5 Methods to Convert xlsx Format Files to CSV on Linux CLI

convert xlsx csv cli

XLSX is a file extension for an open XML spreadsheet file format used by Microsoft excel. Converting Microsoft Excel sheet to a Comma Separated file (CSV) is relatively very easy while using command line. The situation may arrive when you have a XLS file and you need to fill the database from it after formatting the data. It exists some methods in command line in order to do the conversion of the different format files.

1) Gnumeric spreadsheet program

Gnumeric is a spreadsheet program for Unix and Unix-like operating systems distributed under the GNU General Public License. It stores its information by creating files and re-opening these files during a future session. It can import and export spreadsheet data to and from multiple formats, including CSV, Microsoft Excel, HTML, OpenDocument, Quattro Pro, and LaTex.

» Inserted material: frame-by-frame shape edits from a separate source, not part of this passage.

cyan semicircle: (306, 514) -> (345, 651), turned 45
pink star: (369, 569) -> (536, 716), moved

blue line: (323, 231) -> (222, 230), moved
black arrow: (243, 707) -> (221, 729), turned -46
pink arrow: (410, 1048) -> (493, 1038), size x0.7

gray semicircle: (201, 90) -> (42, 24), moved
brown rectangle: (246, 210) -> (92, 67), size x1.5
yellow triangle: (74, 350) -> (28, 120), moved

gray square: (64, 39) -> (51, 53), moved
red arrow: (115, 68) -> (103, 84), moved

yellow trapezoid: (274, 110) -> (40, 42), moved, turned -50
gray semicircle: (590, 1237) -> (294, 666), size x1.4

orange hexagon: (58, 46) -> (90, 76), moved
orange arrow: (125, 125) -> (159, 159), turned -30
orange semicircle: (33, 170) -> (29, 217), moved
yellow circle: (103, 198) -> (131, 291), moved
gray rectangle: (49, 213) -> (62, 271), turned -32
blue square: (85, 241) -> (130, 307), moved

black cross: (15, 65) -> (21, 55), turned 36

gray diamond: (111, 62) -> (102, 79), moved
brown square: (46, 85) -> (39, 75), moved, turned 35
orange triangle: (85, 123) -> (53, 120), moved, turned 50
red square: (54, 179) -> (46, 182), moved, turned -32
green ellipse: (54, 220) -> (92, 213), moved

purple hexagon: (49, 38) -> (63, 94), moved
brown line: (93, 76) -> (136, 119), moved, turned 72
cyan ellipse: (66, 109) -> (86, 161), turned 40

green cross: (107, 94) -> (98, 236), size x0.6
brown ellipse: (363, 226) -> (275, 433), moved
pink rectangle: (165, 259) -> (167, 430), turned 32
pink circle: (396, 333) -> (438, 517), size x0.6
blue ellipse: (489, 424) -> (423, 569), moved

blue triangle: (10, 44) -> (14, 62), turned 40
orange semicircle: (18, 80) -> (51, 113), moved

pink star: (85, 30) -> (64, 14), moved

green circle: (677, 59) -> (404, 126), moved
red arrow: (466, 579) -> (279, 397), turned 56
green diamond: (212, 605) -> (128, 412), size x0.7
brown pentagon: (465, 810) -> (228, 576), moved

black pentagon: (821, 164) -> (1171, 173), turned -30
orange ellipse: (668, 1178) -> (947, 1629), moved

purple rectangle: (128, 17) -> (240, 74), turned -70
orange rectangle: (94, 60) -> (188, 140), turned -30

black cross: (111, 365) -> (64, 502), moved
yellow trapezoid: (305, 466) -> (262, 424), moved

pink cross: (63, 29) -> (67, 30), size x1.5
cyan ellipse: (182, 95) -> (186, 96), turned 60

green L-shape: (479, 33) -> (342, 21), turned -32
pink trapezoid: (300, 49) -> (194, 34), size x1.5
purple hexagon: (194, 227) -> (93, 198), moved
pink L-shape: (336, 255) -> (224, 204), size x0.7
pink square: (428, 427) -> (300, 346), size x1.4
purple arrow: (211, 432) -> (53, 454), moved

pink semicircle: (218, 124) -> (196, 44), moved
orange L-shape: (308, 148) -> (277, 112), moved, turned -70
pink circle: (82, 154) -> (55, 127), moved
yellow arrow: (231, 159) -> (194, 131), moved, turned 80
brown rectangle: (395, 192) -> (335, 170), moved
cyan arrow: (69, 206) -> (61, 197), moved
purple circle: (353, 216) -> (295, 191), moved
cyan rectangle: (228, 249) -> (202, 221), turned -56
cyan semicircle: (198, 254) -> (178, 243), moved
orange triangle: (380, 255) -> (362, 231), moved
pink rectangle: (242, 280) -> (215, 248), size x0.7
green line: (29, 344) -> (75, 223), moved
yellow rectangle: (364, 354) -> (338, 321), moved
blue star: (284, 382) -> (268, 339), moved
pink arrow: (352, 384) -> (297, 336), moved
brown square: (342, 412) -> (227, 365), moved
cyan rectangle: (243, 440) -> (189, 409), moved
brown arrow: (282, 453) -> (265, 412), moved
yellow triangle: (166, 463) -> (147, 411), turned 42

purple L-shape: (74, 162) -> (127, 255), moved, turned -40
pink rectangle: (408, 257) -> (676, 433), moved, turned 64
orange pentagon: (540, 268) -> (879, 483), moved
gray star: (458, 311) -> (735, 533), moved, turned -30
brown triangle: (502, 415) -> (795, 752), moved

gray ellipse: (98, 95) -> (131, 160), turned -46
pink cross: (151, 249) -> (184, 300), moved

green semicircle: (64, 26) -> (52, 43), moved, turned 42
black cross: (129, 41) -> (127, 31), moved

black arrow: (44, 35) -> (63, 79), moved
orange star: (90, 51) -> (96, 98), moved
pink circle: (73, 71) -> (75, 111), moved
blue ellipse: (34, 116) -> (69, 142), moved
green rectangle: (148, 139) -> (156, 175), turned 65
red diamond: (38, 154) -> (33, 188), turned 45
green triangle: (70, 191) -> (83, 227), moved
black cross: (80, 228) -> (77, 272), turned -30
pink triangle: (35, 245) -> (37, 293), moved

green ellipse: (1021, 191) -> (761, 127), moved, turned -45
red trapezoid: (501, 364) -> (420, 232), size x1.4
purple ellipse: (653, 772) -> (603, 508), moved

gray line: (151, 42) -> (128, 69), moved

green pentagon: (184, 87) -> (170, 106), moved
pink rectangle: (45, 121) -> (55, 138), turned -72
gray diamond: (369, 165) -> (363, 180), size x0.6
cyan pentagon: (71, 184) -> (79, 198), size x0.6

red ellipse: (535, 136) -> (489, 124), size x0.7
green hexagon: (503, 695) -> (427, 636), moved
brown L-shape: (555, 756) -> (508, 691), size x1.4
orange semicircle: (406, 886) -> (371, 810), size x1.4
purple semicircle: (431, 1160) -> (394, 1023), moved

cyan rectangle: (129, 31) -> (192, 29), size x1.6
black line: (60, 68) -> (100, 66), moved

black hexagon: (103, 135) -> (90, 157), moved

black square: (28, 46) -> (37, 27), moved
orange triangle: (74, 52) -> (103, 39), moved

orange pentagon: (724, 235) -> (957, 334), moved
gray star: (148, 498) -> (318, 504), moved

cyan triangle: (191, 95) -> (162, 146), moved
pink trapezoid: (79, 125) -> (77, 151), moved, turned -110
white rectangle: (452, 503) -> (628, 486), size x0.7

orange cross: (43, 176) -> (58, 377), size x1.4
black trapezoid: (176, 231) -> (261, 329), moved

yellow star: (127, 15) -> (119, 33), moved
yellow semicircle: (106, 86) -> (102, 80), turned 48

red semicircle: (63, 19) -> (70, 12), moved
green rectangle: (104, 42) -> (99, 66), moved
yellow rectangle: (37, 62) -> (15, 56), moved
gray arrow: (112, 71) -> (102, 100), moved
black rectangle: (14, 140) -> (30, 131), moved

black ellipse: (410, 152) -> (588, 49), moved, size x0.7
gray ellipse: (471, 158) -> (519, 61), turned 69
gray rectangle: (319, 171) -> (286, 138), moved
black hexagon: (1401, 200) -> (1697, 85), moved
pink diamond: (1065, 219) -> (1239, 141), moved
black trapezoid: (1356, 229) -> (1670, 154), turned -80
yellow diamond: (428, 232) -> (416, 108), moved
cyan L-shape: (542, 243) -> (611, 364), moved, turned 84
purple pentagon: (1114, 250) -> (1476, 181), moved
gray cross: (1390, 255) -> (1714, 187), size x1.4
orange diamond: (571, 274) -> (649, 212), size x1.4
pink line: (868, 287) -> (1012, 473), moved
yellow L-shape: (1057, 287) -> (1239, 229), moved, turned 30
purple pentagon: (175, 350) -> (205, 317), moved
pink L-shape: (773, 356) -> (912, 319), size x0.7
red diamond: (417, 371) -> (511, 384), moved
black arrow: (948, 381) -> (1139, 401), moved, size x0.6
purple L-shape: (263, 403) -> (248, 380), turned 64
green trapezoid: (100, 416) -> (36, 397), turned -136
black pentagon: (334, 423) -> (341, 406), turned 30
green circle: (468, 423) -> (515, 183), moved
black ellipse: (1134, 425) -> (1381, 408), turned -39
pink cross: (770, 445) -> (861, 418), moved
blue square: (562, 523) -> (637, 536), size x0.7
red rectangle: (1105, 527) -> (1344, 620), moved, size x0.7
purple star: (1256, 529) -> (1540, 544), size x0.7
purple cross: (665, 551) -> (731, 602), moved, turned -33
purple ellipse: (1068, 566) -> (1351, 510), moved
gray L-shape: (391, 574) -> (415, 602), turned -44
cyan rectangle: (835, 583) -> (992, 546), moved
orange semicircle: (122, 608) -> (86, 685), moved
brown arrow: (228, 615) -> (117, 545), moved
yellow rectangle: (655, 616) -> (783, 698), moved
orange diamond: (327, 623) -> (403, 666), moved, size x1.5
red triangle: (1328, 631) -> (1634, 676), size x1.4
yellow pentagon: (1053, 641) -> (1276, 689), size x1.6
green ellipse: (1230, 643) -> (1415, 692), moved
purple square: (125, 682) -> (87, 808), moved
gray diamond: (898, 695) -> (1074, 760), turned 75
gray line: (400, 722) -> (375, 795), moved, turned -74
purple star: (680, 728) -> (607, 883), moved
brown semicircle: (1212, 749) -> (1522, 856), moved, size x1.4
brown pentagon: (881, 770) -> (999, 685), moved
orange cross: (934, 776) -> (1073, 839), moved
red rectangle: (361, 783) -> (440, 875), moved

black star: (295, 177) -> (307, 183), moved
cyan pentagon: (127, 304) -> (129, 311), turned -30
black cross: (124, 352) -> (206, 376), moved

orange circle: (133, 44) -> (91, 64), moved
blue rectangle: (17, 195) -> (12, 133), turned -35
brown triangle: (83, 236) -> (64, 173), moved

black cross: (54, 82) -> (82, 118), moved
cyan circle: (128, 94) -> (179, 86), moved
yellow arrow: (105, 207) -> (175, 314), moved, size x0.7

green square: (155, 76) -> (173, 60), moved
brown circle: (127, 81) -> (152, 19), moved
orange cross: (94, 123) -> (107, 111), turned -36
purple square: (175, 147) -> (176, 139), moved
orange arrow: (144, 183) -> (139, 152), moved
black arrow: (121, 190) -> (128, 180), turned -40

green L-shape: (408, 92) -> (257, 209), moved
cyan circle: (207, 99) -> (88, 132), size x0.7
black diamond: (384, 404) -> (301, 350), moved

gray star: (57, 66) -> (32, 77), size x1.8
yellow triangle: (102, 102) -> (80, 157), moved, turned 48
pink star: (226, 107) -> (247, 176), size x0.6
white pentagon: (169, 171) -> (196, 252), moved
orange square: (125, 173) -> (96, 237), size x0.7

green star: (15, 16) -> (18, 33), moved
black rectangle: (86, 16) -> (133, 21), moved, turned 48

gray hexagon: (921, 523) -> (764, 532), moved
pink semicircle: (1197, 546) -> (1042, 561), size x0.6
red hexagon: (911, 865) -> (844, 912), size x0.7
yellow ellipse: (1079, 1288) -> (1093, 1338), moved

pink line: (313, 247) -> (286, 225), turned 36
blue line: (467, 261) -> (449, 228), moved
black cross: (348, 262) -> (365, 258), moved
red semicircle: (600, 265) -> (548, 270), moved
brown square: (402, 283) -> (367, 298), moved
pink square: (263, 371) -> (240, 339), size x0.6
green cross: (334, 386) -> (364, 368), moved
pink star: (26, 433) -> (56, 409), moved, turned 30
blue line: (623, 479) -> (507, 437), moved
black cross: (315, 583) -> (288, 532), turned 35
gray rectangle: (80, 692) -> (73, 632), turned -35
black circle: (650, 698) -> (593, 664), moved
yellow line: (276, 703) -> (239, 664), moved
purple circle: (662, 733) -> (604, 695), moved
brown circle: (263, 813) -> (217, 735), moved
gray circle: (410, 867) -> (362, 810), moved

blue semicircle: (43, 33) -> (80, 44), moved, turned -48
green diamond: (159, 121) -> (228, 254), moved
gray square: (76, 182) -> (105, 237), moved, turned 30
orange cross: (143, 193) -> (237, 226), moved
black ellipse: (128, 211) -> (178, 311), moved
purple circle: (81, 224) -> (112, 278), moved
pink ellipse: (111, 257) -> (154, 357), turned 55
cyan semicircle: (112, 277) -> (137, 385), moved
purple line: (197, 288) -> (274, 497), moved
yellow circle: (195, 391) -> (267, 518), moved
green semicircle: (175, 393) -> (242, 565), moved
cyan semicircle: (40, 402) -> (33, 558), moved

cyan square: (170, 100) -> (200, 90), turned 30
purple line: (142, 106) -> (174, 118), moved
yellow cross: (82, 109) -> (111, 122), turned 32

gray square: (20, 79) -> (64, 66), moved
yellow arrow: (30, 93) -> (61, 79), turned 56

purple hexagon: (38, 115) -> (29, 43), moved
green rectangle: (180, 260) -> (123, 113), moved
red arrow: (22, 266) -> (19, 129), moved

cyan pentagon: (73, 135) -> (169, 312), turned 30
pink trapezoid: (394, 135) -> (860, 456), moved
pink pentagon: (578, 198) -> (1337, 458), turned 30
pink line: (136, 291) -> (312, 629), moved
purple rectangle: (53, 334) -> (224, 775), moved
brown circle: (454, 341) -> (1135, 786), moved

Gnumeric is not present by default in the repository of your centos 7, you must first install the latest lux-release. First download it

# wget http://repo.iotti.biz/CentOS/7/noarch/lux-release-7-1.noarch.rpm
--2017-10-13 23:32:19-- http://repo.iotti.biz/CentOS/7/noarch/lux-release-7-1.noarch.rpm
Resolving repo.iotti.biz (repo.iotti.biz)...
Connecting to repo.iotti.biz (repo.iotti.biz)||:80... connected.

Now you can install the lux release

# rpm -Uvh lux-release-7-1.noarch.rpm 
warning: lux-release-7-1.noarch.rpm: Header V4 DSA/SHA1 Signature, key ID 53e4e7a9: NOKEYCSV
Preparing... ################################# [100%]
Updating / installing...
 1:lux-release-7-1 ################################# [100%]

With the lux-release installed, we can now install gnumeric via package

# yum install gnumeric
Loaded plugins: fastestmirror, langpacks
lux | 2.9 kB 00:00:00 
lux/7/primary_db | 1.0 MB 00:00:05 
Loading mirror speeds from cached hostfile
 * base: ftp.hosteurope.de
 * epel: mirror.liquidtelecom.com
 * extras: ftp.hosteurope.de
 * updates: ftp.hosteurope.de
Resolving Dependencies
--> Running transaction check
---> Package gnumeric.x86_64 1:1.10.10-2.el7.lux.1 will be installed

Now you can use the ssconvert command of the gnumeric spreadsheet to convert the file

# ssconvert book.xlsx file.csv
Using exporter Gnumeric_stf:stf_csv

You can visualize the file now

# cat file.csv 

2) xlsx2csv converter

xlsx2csv converter is a python application that is capable to convert a batch of XLSX/XLS files to CSV format. You can specify exactly which sheets to be converted. If you have multiple sheets, the xlsx2csv give the possibility to export all the sheets at once, or one at a time.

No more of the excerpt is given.